What does getting “Beyond GDP” (the title of a 2007 EU conference) look like? More succinctly, what is measured and how are these metrics weighted for the purpose of progress?
It most likely and hopefully would be based on a socioeconomic developmental platform. Here are some thoughts gathered from a Gross National Happiness presentation:
(1) Environmental Diversity (Individual/Systemic) – to embrace service of ecology, ecological degradation, ecological knowledge, afforestation (natural systems that manifest habitats for life and offer resources purified through its existence, or “ecological economics”)
(2) Psychological Well-Being- acknowledge the spiritual, emotional, and psychological well-being of a population. (ie: discrimination, safety, divorce rates, complaints of domestic conflicts, family lawsuits, public lawsuits, crime rates, parks per capita (social science)

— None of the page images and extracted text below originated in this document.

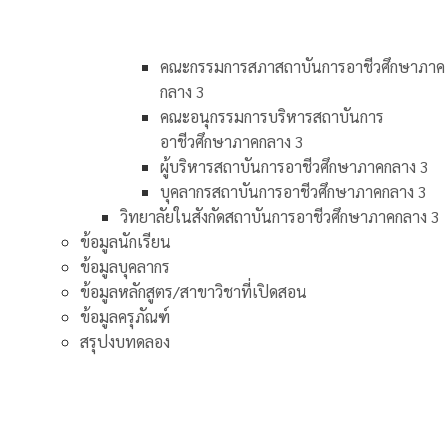
คณะกรรมการสภาสถาบันการอาชีวศึกษาภาค
กลาง 3
คณะอนุกรรมการบริหารสถาบันการ
อาชีวศึกษาภาคกลาง 3
ผู้บริหารสถาบันการอาชีวศึกษาภาคกลาง 3
บุคลากรสถาบันการอาชีวศึกษาภาคกลาง 3
วิทยาลัยในสังกัดสถาบันการอาชีวศึกษาภาคกลาง 3
ข้อมูลนักเรียน
ข้อมูลบุคลากร
ข้อมูลหลักสูตร/สาขาวิชาที่เปิดสอน
ข้อมูลครุภัณฑ์
สรุปงบทดลอง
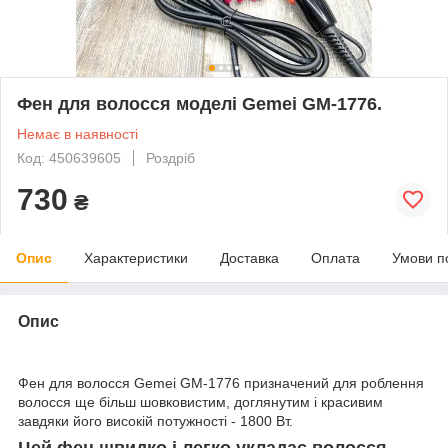
Фен для волосся моделі Gemei GM-1776.
Немає в наявності
Код: 450639605
Роздріб
730
₴
Опис
Характеристики
Доставка
Оплата
Умови п
Опис
Фен для волосся Gemei GM-1776 призначений для роблення
волосся ще більш шовковистим, доглянутим і красивим
завдяки його високій потужності - 1800 Вт.
Цей фен швидко і легко укладає волосся,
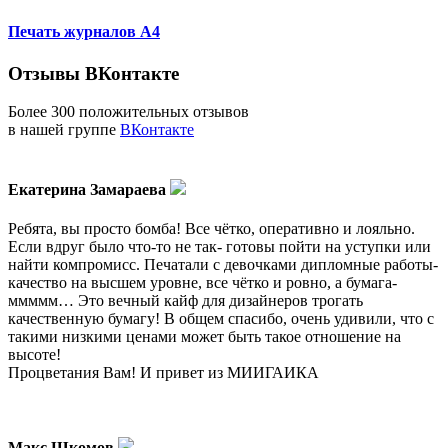
Печать журналов А4
Отзывы ВКонтакте
Более 300 положительных отзывов
в нашей группе
ВКонтакте
Екатерина Замараева
Ребята, вы просто бомба! Все чётко, оперативно и лояльно.
Если вдруг было что-то не так- готовы пойти на уступки или
найти компромисс. Печатали с девочками дипломные работы-
качество на высшем уровне, все чётко и ровно, а бумага-
ммммм… Это вечный кайф для дизайнеров трогать
качественную бумагу! В общем спасибо, очень удивили, что с
такими низкими ценами может быть такое отношение на
высоте!
Процветания Вам! И привет из МИИГАИКА
Макс Шкомов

(3) Limits of Use – set limits to removal, acknowledge resources as a finite service and act accordingly (Pythagorean science – “the world is round!”)
(4) Equality – acknowledge commercial transaction as a means not an end. ie: consumer debt, living standard, average income to consumer price index ratio, income distribution, housing, food security (inequity economics)
(5) Time Use – embracing the act of doing nothing (il dolce far niente), sleeping hours, working hours, playful time
(6) Workplace Wellness – acknowledge the workplace as a driver of happiness. (ie: jobless claims, job turnover, workplace complaints, sick days taken, lawsuits (workplace economics)
(7) Culture (Practice/Values) – sports, festival, dialect usage, artisan skill, social capital. (ie: local economy generation (social capital)
(8) Political quality – promote local democracy, institutional trust, individual freedom, foreign participation)
(9) Community Vitality – engage in measurable reciprocity, social support, safety, kinship density
(10) Education – funding, ability to obtain, English language, folk and historical literacy
(11) Health – rates of miscarriages, availability to medical attention, pollution, rates of disease
And the impacts = Ecology, Creativity, Longevity, Social Bonding (Citizenship)
The sheer notion of acknowledging that the abovementioned plays a certain role in the vitality of progression is a monumental hurdle, but the most difficult of all to this is instigating the reprogramming of perception. Redefining the consumer to the citizen. Shifting an entire globalized market to embrace something other than monetary value will be more than difficult, but it will become easier as resources continue to be depleted beyond repair, access to clean potable water shrinks, ecosystems are shredded to make paper and refine metal, the value of money (inflation) sky rockets, and transporting goods around the world become cost-prohibitive, the speculators with their old school thought drive markets further into depression.
It will be grunt ingenuity and the sales pitch of a lifetime that will get this done!